Society | Feb 16

Coke raises prices in Japan, swallowing higher costs no more

Soft drink companies in Japan have put aside their long-held fear of losing market shares, moving to raise prices amid soaring expenses for labor and materials.

Japan's top Coca-Cola distributor unveiled plans recently to lift its suggested retail prices by 20 yen on big bottles, the company's first increase in 27 years. Yet rivals Suntory Beverage & Food, Asahi Soft Drinks and Kirin Beverage seized the opening, announcing their own price hikes of 20 yen within a month.

"We had to make the decision now, even at the cost of losing our market share," said President Tamio Yoshimatsu of Coca-Cola Bottlers Japan.

The distributor said its suggested retail prices for 1.5- to 2-liter plastic bottles of Coca-Cola, the Aquarius sports drink and other brands will rise from the current range of 150 yen to 340 yen starting with April 1 shipments. Cans and smaller plastic bottles are excluded, said the company, which is the largest of Japan's five Coke bottling units.

The announcement came as a surprise. Competition was hotter than ever in the industry, where the Coca-Cola group commands a market share of close to 30%. Second-place Suntory Beverage trails only about 4 percentage points behind, while Asahi Soft Drinks and Kirin Beverage have shares of around 10% each.

This competition let retailers offer deep discounts on big plastic bottles of soft drinks to lure shoppers. The conventional wisdom was that even No. 1 player Coca-Cola was not in a position to raise prices.

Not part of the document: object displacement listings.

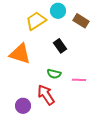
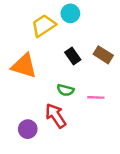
brown rectangle: (81, 21) -> (103, 55), moved

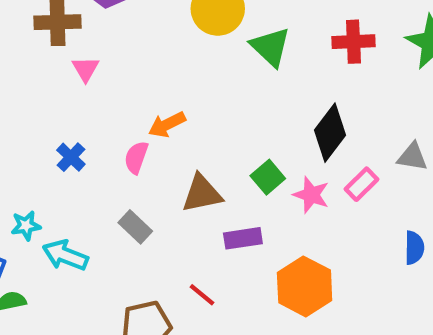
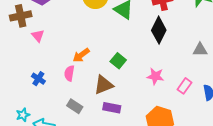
black diamond: (330, 133) -> (159, 30), moved
green square: (268, 177) -> (118, 61), moved
pink rectangle: (361, 184) -> (185, 86), moved
purple rectangle: (243, 238) -> (112, 108), moved, turned 30

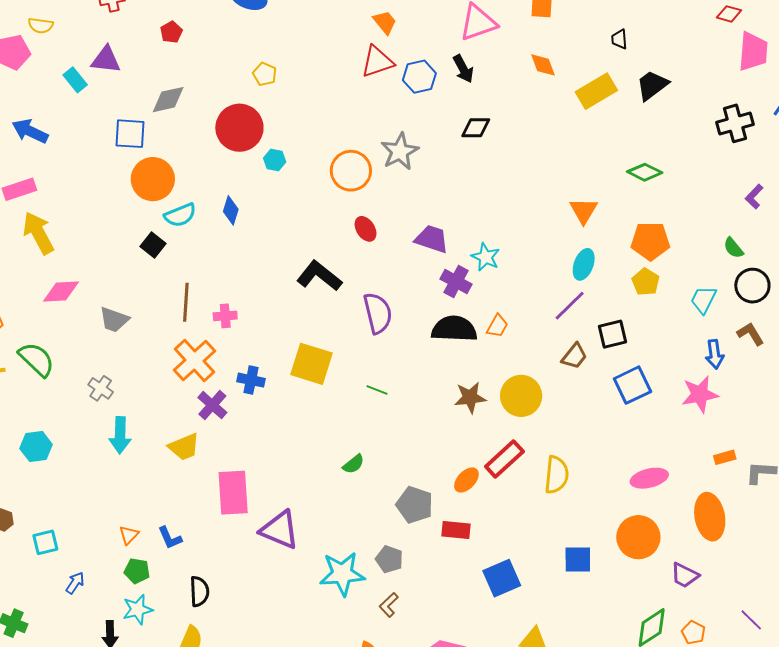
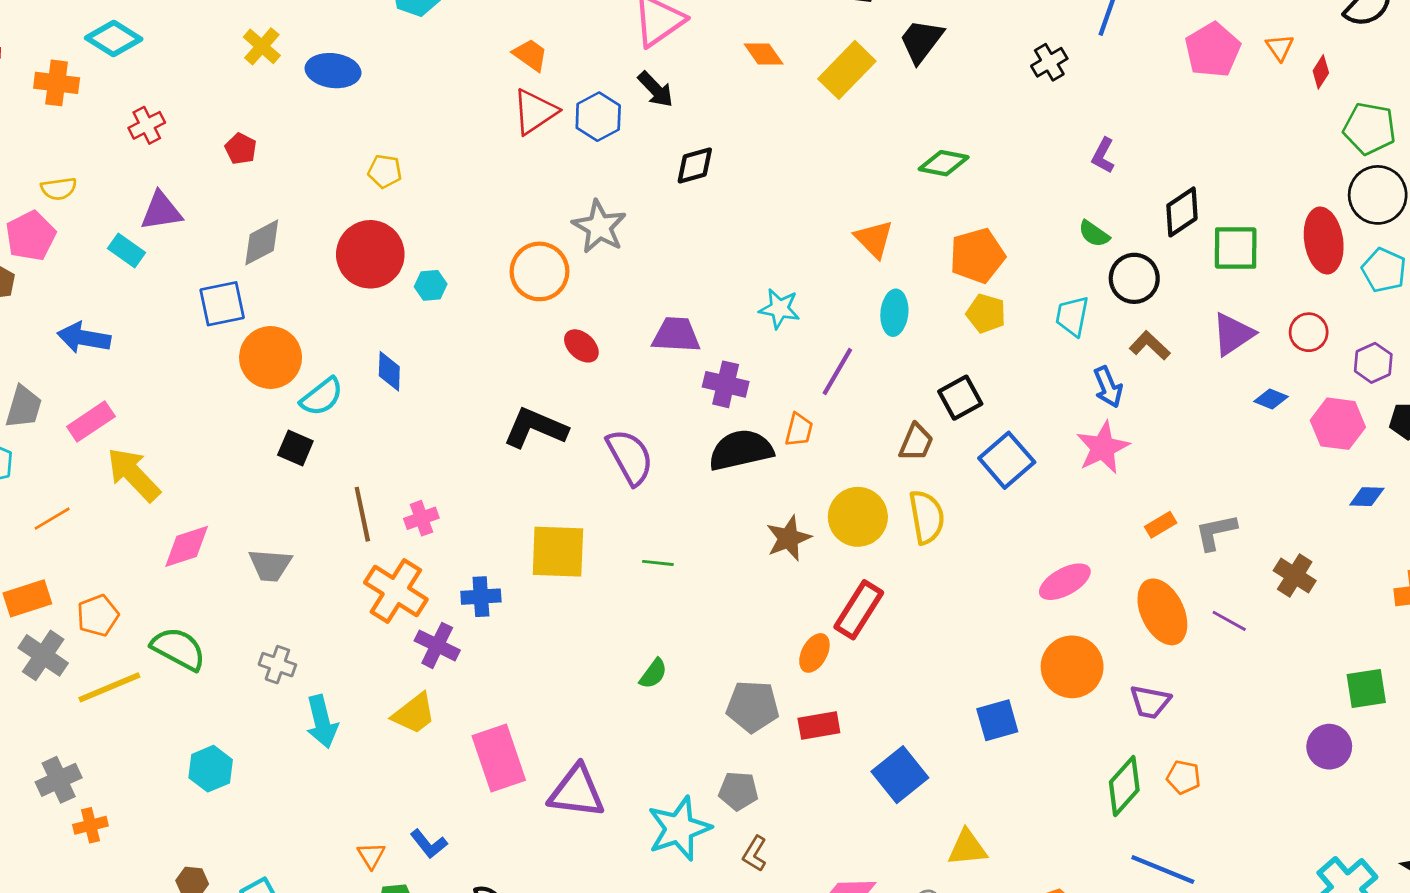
black cross: (735, 123) -> (1049, 62), size x0.7
cyan star: (485, 257) -> (779, 309), moved
purple line: (570, 306) -> (837, 371), moved
yellow semicircle: (557, 475) -> (927, 517), moved
purple line: (751, 620) -> (1229, 621), moved

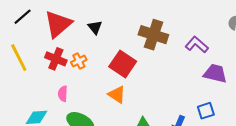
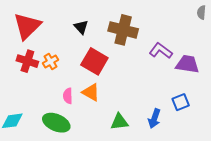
black triangle: (95, 27) -> (81, 27), moved
purple L-shape: (197, 45) -> (161, 51), moved
pink semicircle: (63, 94) -> (68, 96), moved

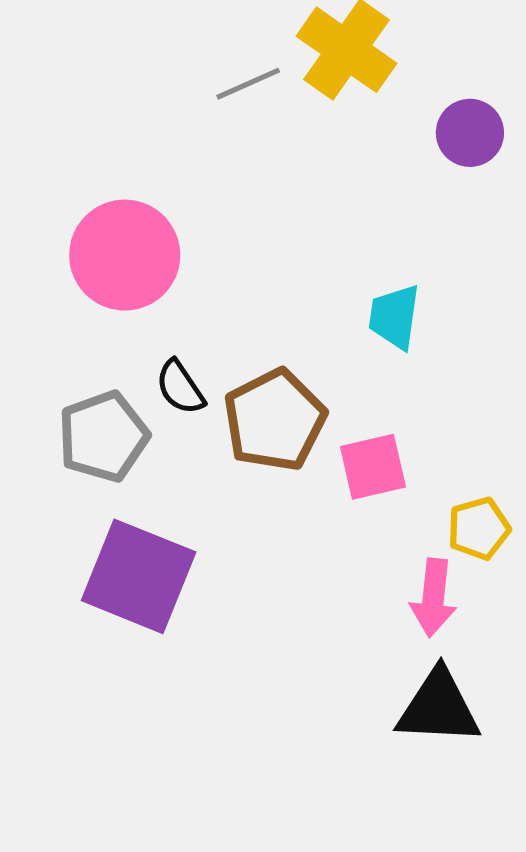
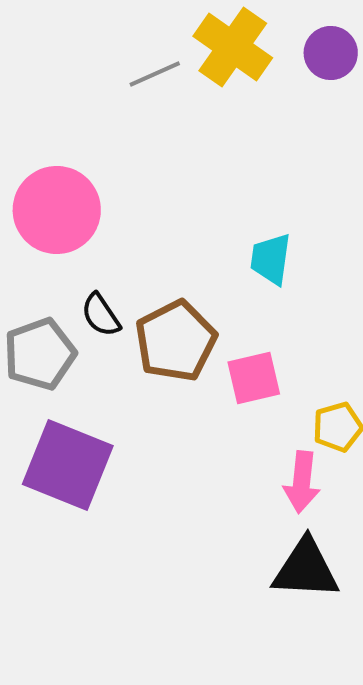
purple circle: (470, 133) -> (331, 53), moved

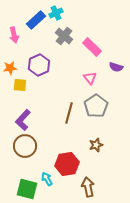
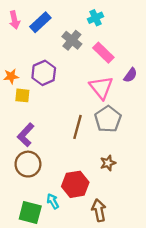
cyan cross: (56, 13) -> (96, 18), moved
pink arrow: (14, 35) -> (14, 20), moved
purple semicircle: (116, 67) -> (130, 75), turned -72
pink triangle: (90, 78) -> (101, 88), size x1.6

The only increases resulted from consumption tax hikes. Yet even after the tax rate rose to 5% from 3% in 1997, beverage companies did not pass on the higher costs to customers for a year. When the 2014 tax hike lifted the rate to 8%, the companies formed a cartel allowed under a special legal provision to raise prices at vending machines by 10 yen. For products sold in stores, however, they had to absorb the higher taxes.

Coca-Cola Bottlers Japan is in a wounded position. It's main plant in Hiroshima went offline due to damage from flooding in heavy rains last July, and a new facility under construction will not open until 2020. Meanwhile, lucrative vending machine sales have been falling as convenience stores extend their reach.

Japan's labor shortages are lifting wages for workers who stock goods, and distribution costs are rising -- two more factors eating into the company's bottom line.